In a few weeks we’ll be offering a set of Agincourt postcards–images of buildings and people–for gift-giving this year. Proceeds will support a scholarship in our NDSU department. But my real hope is that some of these cards will find their way to Ebay; that ultimately “…people might actually believe Agincourt really exists.” Everything I do is motivated by that wish. And what I can learn along the way.
Saints and other sinners
Twenty-five years ago or thereabouts, someone gave me a religious medal. About an inch and a quarter tall, it is made of aluminum and bears a relief image of Saint Dymphna. Her story is typical for obscure saints, especially females: widowed father (Irish king) sees the light of his late wife in the blush of his daughter’s cheeks; she flees to Belgium with the court jester, is pursued by her father and beheaded when she continues to resist his amorous advances. You know, boilerplate stuff from reality TV. But the manner of someone’s death doesn’t always predict the circumstances of their canonization. In Dymphna’s case her relics preserved in a church at Gheel, Belgium have become associated with miraculous cures. This medal invokes her protection with the words “St. Dymphna pray for us.”
Incidentally, Dymphna is the patron saint of the criminally insane.
The original Catholic parish at Agincourt, founded in the early 1860s, would typically have borne the name of a dedicatory saint. Many such saints names have ethnic or national connections. Saint David, for example, is the patron saint of the Welsh; Saint Patrick of the Irish; Saint George of the English. Churches dedicated to Saint Augustine frequently serve African congregations, since he had been Bishop of Hippo on the Mediterranean coast of present-day Tunisia. Nineteenth-century Catalan architect Antoni Gaudi is likely to be sainted within the next few years. But there are a large number of canonized lives much less familiar; one might say obtuse. This is especially true in rural Europe where local saints continue to be venerated by their neighborhood populace–and there alone. When was the last time you invoked the name of Blaise, Mungo or Procopius? As a once and former adherent of the Church of Rome, I continue to be fascinated by the sanctity claimed for a relative few of our species.

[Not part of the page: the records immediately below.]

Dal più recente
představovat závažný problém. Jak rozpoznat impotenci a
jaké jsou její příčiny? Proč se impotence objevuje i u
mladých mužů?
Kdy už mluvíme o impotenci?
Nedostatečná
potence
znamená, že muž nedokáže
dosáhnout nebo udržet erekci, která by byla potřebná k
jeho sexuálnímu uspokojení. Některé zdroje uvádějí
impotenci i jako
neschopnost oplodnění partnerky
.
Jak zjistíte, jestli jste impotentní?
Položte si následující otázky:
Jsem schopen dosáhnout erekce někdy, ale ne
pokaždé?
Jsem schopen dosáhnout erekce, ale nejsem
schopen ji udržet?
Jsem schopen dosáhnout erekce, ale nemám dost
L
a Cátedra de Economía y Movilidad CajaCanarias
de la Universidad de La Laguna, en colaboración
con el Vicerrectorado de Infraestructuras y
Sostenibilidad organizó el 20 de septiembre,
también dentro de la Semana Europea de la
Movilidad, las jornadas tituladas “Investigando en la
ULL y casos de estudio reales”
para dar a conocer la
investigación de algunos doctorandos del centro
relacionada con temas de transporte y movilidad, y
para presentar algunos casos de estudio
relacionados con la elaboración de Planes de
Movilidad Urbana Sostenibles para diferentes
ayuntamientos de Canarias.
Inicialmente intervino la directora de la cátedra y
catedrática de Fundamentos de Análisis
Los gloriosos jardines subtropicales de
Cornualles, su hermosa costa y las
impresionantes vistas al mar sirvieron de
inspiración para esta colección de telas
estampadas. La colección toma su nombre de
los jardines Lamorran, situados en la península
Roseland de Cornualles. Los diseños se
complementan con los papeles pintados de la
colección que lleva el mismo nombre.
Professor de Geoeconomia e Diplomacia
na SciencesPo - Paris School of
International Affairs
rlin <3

The canonization process can begin soon after the candidate’s death or centuries later. It depends. Miracles are the usual raison d’etre, but I suspect that politics have much more to do with it. Mother Theresa of Calcutta has already been beatified on the fast track to full sainthood. Controversial historic figures like Pius XII (called “Hitler’s Pope” in a 1999 book by John Cornwell), however, are likely to steal their way through the lengthy process on the coat tails of universally popular figures like his successor John XXIII. But who would be the spiritual benchmark for Agincourt?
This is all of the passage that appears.